- Active: March 3 – September 19, 1865
- Disbanded: September 19, 1865
- Country: United States
- Allegiance: Union
- Branch: Infantry
- Size: Regiment
- Garrison/HQ: Nashville, Tennessee
- Engagements: American Civil War

Commanders
- Colonel: Joshua Healy
- Lt. Colonel: John E. Sweet
- Major: Michael Eagan

= 151st Indiana Infantry Regiment =

The 151st Indiana Infantry Regiment was an infantry regiment from Indiana that served in the Union Army between March 3 and September 19, 1865, during the American Civil War.

== Service ==
The regiment was recruited from the 9th district and organized at Indianapolis, Indiana, with a strength of 1,013 men. It was mustered in on March 9, 1865, and left Indiana for Nashville, Tennessee, on March 13, where it reported to General Lovell Rousseau. On March 14, the regiment was ordered to Tullahoma, where it saw duty until June 14. The regiment was ordered to Nashville, and remained on garrison duty until early September.
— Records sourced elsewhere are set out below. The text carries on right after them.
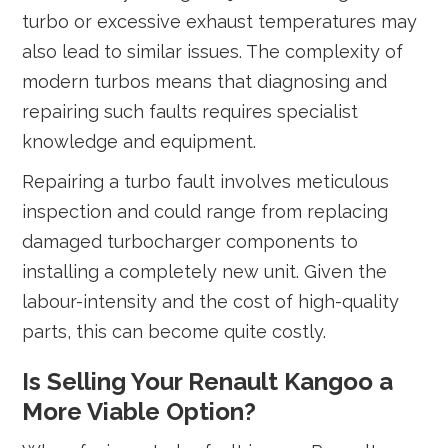
turbo or excessive exhaust temperatures may
also lead to similar issues. The complexity of
modern turbos means that diagnosing and
repairing such faults requires specialist
knowledge and equipment.
Repairing a turbo fault involves meticulous
inspection and could range from replacing
damaged turbocharger components to
installing a completely new unit. Given the
labour-intensity and the cost of high-quality
parts, this can become quite costly.
Is Selling Your Renault Kangoo a
More Viable Option?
The regiment was mustered out on September 19, 1865. During its service the regiment incurred sixty fatalities, and another thirty-three men deserted.

==See also==

- List of Indiana Civil War regiments

== Bibliography ==
- Dyer, Frederick H. (1959). A Compendium of the War of the Rebellion. New York and London. Thomas Yoseloff, Publisher. .
- Holloway, William R. (2004). Civil War Regiments From Indiana. eBookOnDisk.com Pensacola, Florida. ISBN 1-9321-5731-X.
- Terrell, W.H.H. (1867). The Report of the Adjutant General of the State of Indiana. Containing Rosters for the Years 1861–1865, Volume 7. Indianapolis, Indiana. Samuel M. Douglass, State Printer.